Das Journal der Moden und des Luxus, zur damaligen Zeit einer der „Bestseller“ unter den Periodika, berichtete mehrfach „Ueber die neueingerichteten Bäder zu Sagard, auf der Insel Rügen“: Die Quartiere seien fast alle erträglich, die Bewohner freundlich, gefällig und bescheiden, die Wirtshäuser leidlich, „so auch das Essen“. Alles sei noch ziemlich wohlfeil, jedenfalls wohlfeiler als in anderen Badeorten. „Der Ton in Sagard ist der geselligste, ungezwungenste, den man sich wünschen kann. Niemand beträgt sich dort ungesittet, und Niemand sondert sich ab. Alles athmet den gemeinschaftlichen Frohsinn.“ Das Journal zeigte sich zunächst recht optimistisch, was die Entwicklung des Gesundbrunnens betraf. So habe sich das aufmerksame Auge des „so gnädigen Königes Gustavs des 4ten Adolphs“ auf die Anlage gerichtet, was eventuell zu ihrer Verbesserung und Erweiterung beitragen könnte. Aber schon im Dezember 1805 muss das Blatt feststellen, dass die Brunnenanlage im Sommer nicht sehr gut besucht war. Schlechtes Wetter, das Verbot, Pferde vom Festland auf die Insel zu transportieren, aber auch Ignoranz gegenüber den Naturschönheiten von Jasmund werden als Ursachen genannt. Auch habe das Volk auf Rügen gelernt, „einen höheren Werth auf seine Dienste zu legen: und die Fuhren, sowohl zu Wasser als auch zu Lande muß man theuer genug bezahlen“. Vor allem die Sassnitzer Fischer seien wohl der Meinung, dass es „Recht sey, die aus der Ferne kommenden Leute tüchtig bezahlen zu lassen“. Der unbekannte Verfasser des Artikels („R.“) versteigt sich sogar zu der Behauptung, „Ungefälligkeit und Habsucht scheint ein Charakterzug der Rügener zu sein […]“.

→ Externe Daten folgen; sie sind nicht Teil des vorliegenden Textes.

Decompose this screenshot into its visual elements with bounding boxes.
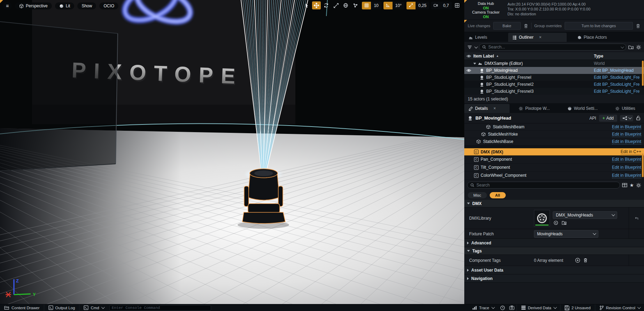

Etwa 1807 ging der Betrieb im Zusammenhang mit den Kriegsereignissen und der französischen Okkupation ein. Der 1818 vom bürgerlichen Pächter Bartels unternommene Versuch, den Kurbetrieb wieder zu beleben, musste wegen der Konkurrenz durch Putbus/Lauterbach scheitern. Ernst Boll, Universitätsprofessor, Privatgelehrter und Heimatforscher, schrieb 1858 ohne nähere Erläuterung, die Badeanstalt sei zwischen 1820 und 1830 „wegen theologischer Bedenken“ eingegangen und alle für sie gemachten Einrichtungen seien jetzt verschwunden.
Heute erinnern nur noch der Name „Brunnenaue“, die Grabstätte von Pastor Willich an der Kirche sowie die „Historische Parkanlage Brunnenaue“ an die ehemalige „Brunnen-, Bade- und Vergnügungsanstalt“.